Aim of the task » The answer is to be the lines below that lie between the line holding "traders looking to amplify their positions." and the line holding "references to themes like the kingdom", inclusive, transcribed exactly and free of pictures.

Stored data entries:
######

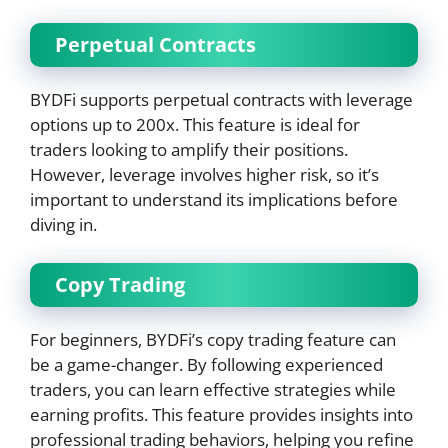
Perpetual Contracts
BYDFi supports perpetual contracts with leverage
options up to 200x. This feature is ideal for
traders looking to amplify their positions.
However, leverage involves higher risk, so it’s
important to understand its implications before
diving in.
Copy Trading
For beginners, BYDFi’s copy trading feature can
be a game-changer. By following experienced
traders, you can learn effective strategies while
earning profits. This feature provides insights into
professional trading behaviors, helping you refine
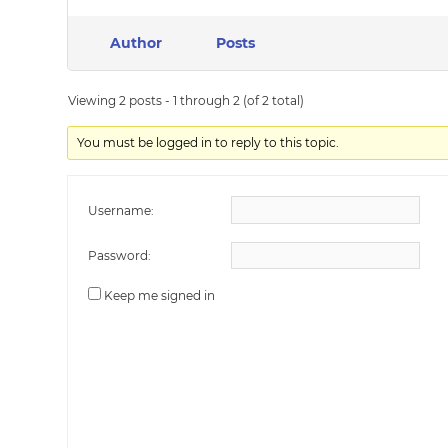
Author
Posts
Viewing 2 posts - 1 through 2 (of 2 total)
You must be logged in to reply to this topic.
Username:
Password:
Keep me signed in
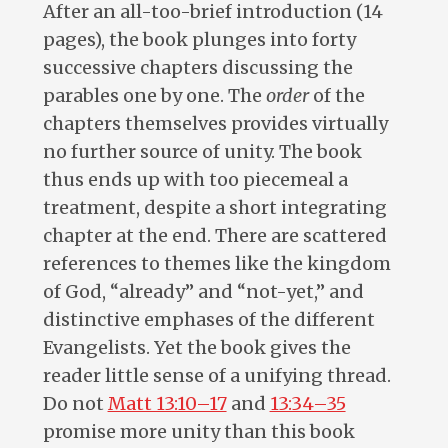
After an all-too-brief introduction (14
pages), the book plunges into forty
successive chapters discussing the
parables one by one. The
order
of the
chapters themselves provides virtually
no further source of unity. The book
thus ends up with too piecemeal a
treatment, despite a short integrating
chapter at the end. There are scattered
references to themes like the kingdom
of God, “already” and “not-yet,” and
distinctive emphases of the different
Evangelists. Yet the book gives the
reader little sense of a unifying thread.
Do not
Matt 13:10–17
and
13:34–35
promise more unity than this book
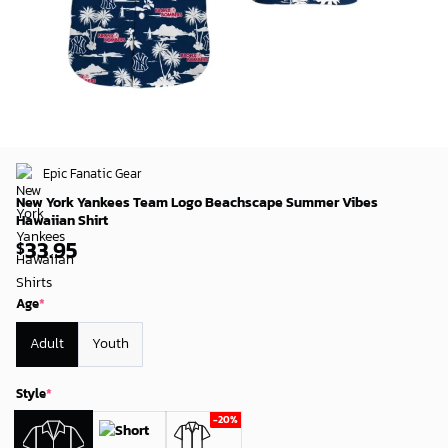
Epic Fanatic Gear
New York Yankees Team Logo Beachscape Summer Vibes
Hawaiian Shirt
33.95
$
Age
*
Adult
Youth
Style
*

######

Task response »
traders looking to amplify their positions.
However, leverage involves higher risk, so it’s
important to understand its implications before
diving in.
Copy Trading
For beginners, BYDFi’s copy trading feature can
be a game-changer. By following experienced
traders, you can learn effective strategies while
earning profits. This feature provides insights into
professional trading behaviors, helping you refine
Author
Posts
Viewing 2 posts - 1 through 2 (of 2 total)
You must be logged in to reply to this topic.
Username:
Password:
Keep me signed in
After an all-too-brief introduction (14
pages), the book plunges into forty
successive chapters discussing the
parables one by one. The
order
of the
chapters themselves provides virtually
no further source of unity. The book
thus ends up with too piecemeal a
treatment, despite a short integrating
chapter at the end. There are scattered
references to themes like the kingdom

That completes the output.